North Korea has criticised Japan's launching of two spy satellites as a "hostile act". The satellites will help Japan keep an eye on North Korea |
North Korea's official media responded to Friday's launch by threatening that Japan would "be held fully responsible for causing a new arms race" in north-east Asia". The rocket carrying the satellites took off at 1027 on Friday (0127 GMT) from the remote island of Tanegashima, 1,200 kilometres (700 miles) south-west of Tokyo.
It marked the start of an intelligence-gathering programme prompted partly by North Korea's launching of a long-range ballistic missile over Japan in 1998, although Pyongyang said it was a rocket launching a satellite.
The North Korean KCNA news agency warned on Friday that Tokyo was "wantonly violating" an agreement on improving relations made by Japanese Prime Minister Junichiro Koizumi and North Korean leader Kim Jong-il last year.
At that summit, North Korea pledged to extend its moratorium on ballistic missiles beyond 2003.
Japanese intelligence has indicated in recent weeks that Pyongyang was planning to fire off another ballistic missile.

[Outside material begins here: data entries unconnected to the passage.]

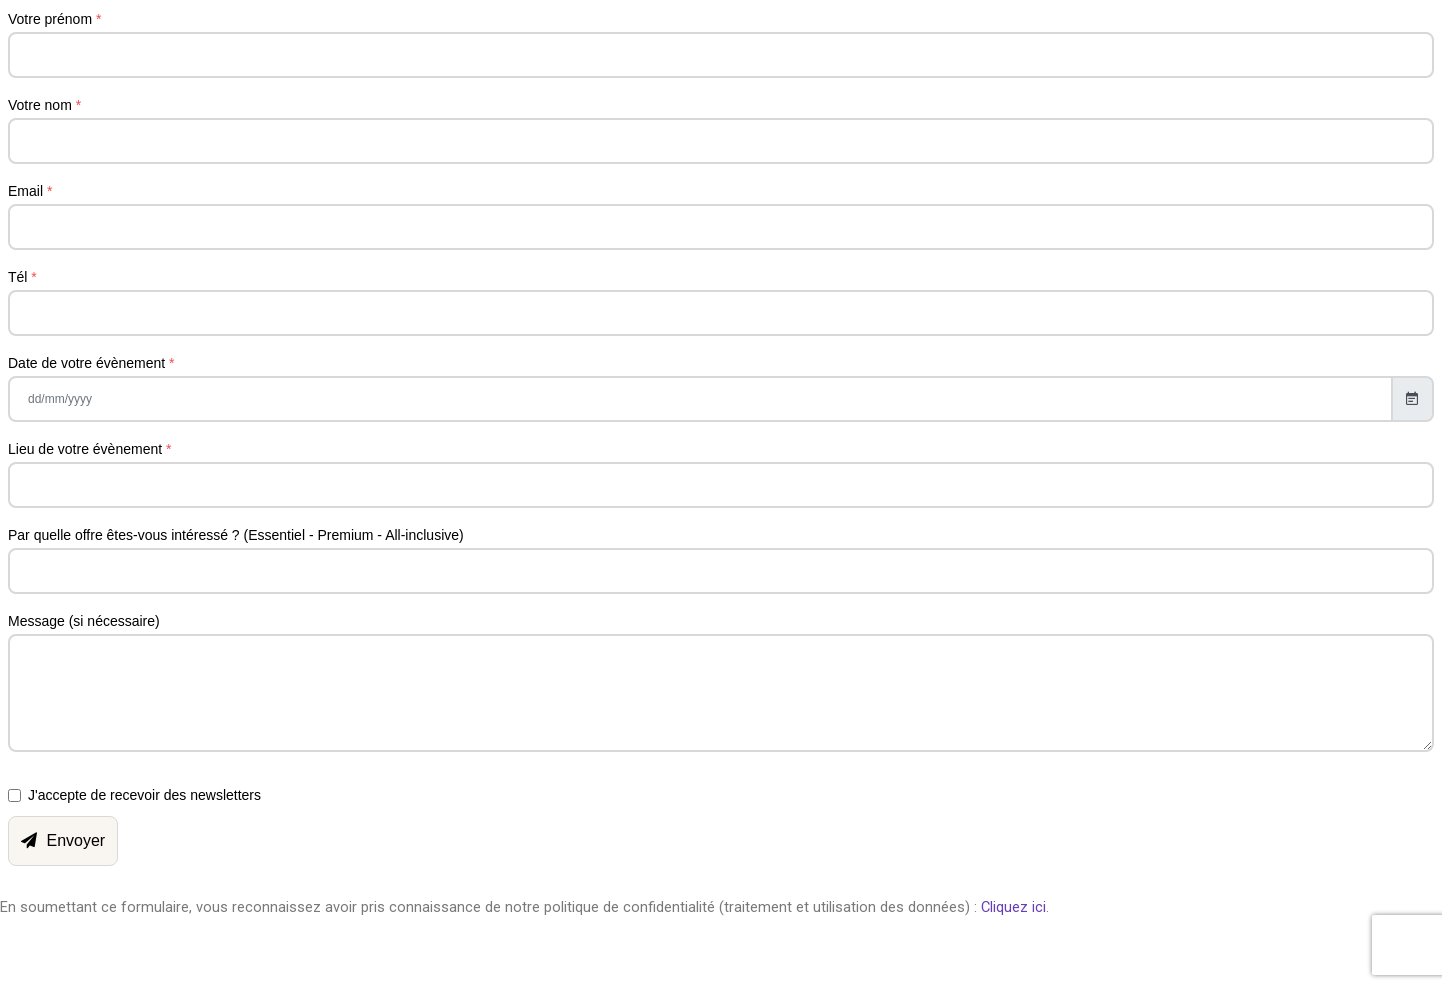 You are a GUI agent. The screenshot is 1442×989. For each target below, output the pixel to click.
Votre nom (44, 105)
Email (30, 191)
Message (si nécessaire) (84, 621)
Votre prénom (54, 19)
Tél (22, 277)
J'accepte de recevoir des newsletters (144, 795)
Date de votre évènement (91, 363)
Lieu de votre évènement (89, 449)
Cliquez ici (1013, 907)
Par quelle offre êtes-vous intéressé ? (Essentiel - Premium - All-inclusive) (236, 535) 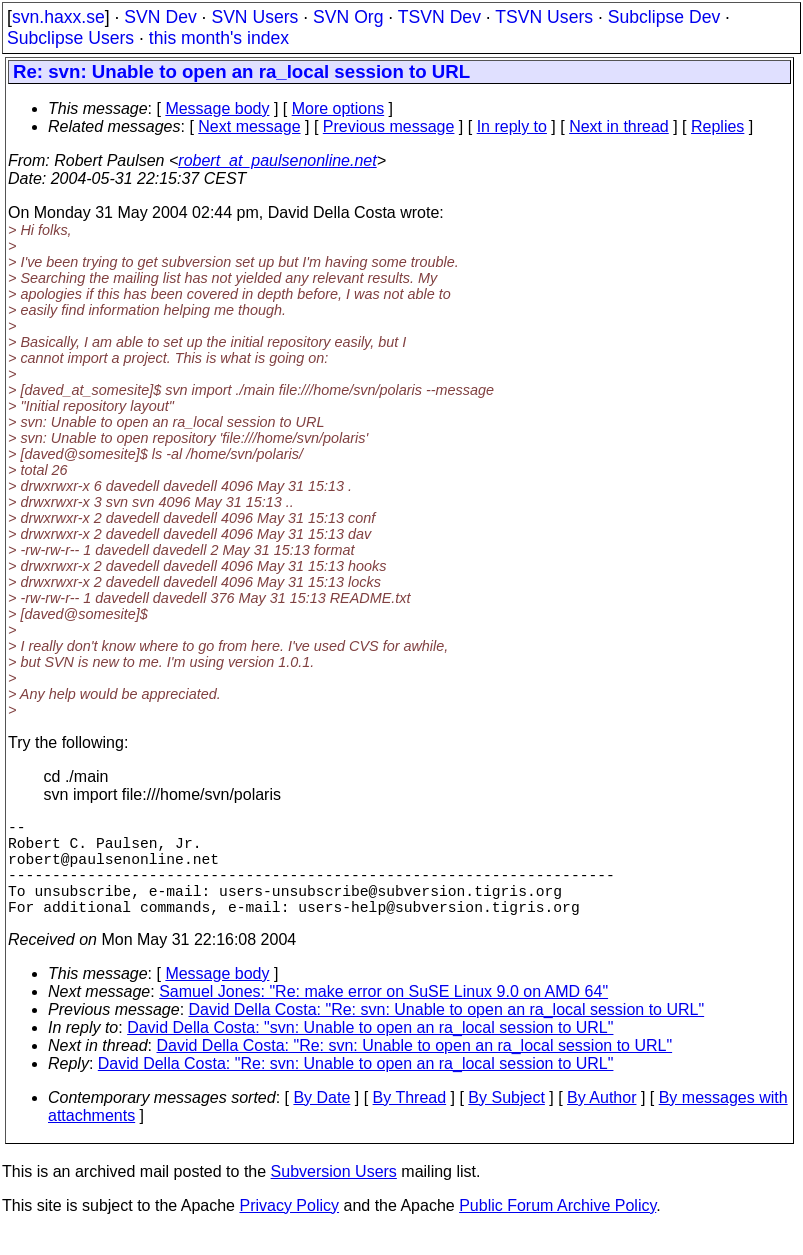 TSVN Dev (439, 17)
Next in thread (619, 126)
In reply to (512, 126)
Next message (249, 126)
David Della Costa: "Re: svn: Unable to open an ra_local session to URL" (447, 1033)
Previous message (389, 126)
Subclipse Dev (664, 17)
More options (338, 108)
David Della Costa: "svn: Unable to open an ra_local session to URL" (370, 1051)
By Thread (410, 1121)
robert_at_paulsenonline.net (277, 160)
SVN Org (348, 17)
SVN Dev (160, 17)
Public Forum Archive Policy (557, 1229)
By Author (601, 1121)
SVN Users (254, 17)
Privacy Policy (289, 1229)
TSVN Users (544, 17)
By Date (321, 1121)
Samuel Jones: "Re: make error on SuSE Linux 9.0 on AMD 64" (383, 1015)
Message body (217, 108)
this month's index (219, 38)
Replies (717, 126)
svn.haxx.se (58, 17)
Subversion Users (334, 1195)
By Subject (506, 1121)
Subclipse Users (70, 38) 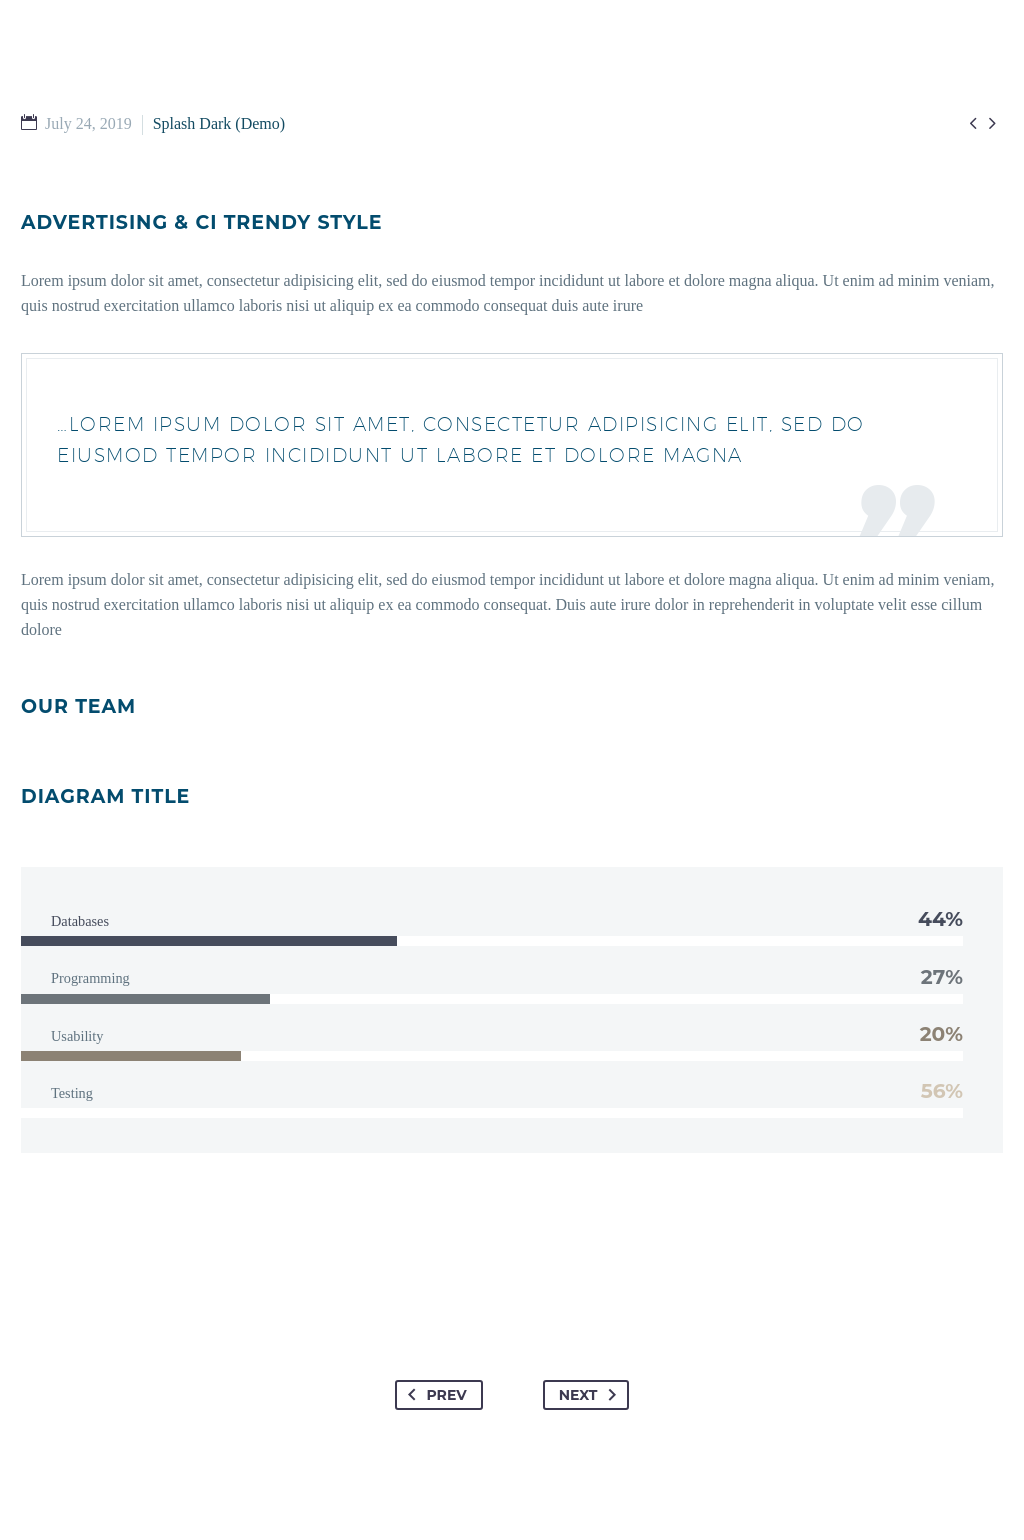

Officials said on Friday there was no sign such a test was imminent.
Lift-off
The two satellites, the first of at least four in the 250-billion-yen ($2.05bn) spy programme, were propelled into clear but windy skies by a Japanese-made H2-A rocket.
They are intended to give Tokyo independent surveillance capabilities, since it has used US-gathered intelligence until now. Japan is thought to be especially concerned about North Korea's Taepodong missiles, which are able to reach virtually all of the country. It also wants to monitor Pyongyang's nuclear weapons programme.
Japanese officials have stressed that the satellites, which will orbit the Earth at a height of 400 km to 600 km (250 to 370 miles), can also be used for monitoring weather, crop conditions or natural disasters.
They will not be fully operational for several months.
Cabinet Secretary Yasuo Fukuda said they were not intended to provoke North Korea.
But a Japanese military analyst, Hajime Ozu, told the Associated Press that it was likely Pyongyang would respond.
"For North Korea, a missile launch means a way to boost patriotism at home and a warning to the United States... It is one of the few remaining key diplomatic tactics North Korea has," he said.
Military shift?
Rising tensions with North Korea over its nuclear weapons programme have underscored Japan's vulnerability.
On Thursday, Japanese Defence Minister Shigeru Ishiba said that Tokyo would consider developing offensive capabilities, something that would go against Japan's pacifist constitution.
But on Friday, Prime Minister Junichiro Koizumi denied that was a possibility.
"I am aware that there has been talk about the question of acquiring offensive weaponry capable of striking an enemy whose intent to attack is clear, but this government has no such intention," he told lawmakers.
Mr Ishiba also told the South Korean paper, Chungang Ilbo, that Japan would not respond to North Korea's threats by joining it in a nuclear arms race.
He said that as the victim of nuclear attacks in 1945, "we are not even thinking about having nuclear weapons".